Auch den Forderungen der FDP zur Gen-Editierung scheint die Partei teilweise nachgegeben zu haben. Der Koalitionsvertrag sieht zwar vor, dass die neue Regierung „Transparenz bei Züchtungsmethoden“ schafft, lehnt jedoch den Einsatz neuer Züchtungstechniken – ein zentrales Anliegen vieler Grünen – nicht ausdrücklich ab.

Trotz mangelnder Erfahrung auf diesem Gebiet wurde die Wahl der Grünen zum Landwirtschaftsminister von den Bauernverbänden gut aufgenommen.

„Ein erfolgreicher Landwirtschaftsminister muss nicht unbedingt nach Stall riechen“, sagte Rukwied vom DBV. Entscheidend sei vielmehr, dass man „pragmatisch und lösungsbereit“ sei, betonte er.

Rukwied begrüßte auch, dass die Partei einen etablierten Politiker für den Posten gewählt hat. „Das ist aus meiner Sicht ein Signal der Grünen, dass sie dem Thema Landwirtschaft große Bedeutung beimessen.“

Der Verband der Klein- und Mittelbetriebe AbL nannte die Wahl eine „interessante Herausforderung“.

„Dass Cem Özdemir bisher nicht als Experte für Agrarpolitik aufgefallen ist, spricht nicht gegen ihn“, sagte der Bundesvorsitzende der Organisation, Georg Janßen.
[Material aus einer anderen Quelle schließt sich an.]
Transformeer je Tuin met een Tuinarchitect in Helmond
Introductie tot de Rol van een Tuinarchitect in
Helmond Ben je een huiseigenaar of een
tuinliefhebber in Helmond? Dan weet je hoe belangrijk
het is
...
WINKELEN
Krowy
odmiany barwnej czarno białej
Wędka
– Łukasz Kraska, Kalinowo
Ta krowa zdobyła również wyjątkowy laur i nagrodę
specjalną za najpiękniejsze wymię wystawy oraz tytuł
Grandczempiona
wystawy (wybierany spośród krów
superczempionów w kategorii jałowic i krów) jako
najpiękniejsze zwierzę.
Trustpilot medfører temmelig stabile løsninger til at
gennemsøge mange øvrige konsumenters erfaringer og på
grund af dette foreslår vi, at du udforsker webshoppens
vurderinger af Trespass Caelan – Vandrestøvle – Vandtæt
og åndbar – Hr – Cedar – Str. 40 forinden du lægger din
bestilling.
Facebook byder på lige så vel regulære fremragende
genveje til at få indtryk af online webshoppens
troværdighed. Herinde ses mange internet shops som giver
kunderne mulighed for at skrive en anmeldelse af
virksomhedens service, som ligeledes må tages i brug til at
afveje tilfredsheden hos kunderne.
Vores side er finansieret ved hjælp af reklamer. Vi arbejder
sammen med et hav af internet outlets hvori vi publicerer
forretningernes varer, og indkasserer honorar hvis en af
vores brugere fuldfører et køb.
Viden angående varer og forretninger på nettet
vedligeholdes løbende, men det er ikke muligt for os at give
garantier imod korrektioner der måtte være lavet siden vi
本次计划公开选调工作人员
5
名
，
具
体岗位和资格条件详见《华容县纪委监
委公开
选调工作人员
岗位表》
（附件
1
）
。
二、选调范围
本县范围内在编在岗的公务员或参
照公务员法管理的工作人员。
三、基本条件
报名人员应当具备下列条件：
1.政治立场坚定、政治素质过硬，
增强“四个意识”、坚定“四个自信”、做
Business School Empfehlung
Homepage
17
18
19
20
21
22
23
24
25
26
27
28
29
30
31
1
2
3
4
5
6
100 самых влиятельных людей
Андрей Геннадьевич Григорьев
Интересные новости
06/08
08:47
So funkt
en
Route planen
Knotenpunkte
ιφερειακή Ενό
Wichtiger sei, ob der neue Minister „die großen wirtschaftlichen, sozialen und ökologischen Herausforderungen gemeinsam mit den Landwirten anpackt“.

Deutsche Kommission fordert Ausstieg aus den Direktzahlungen der GAP

Die EU-Agrarsubventionen sollen umstrukturiert werden, um Umwelt- und Klimaziele zu erreichen, darunter ein Ausstieg aus den Direktzahlungen und die Reduzierung des Viehbestands, heißt es in einem Meilensteinbericht der Deutschen Kommission zur Zukunft der Landwirtschaft. EURACTIV Deutschland berichtet.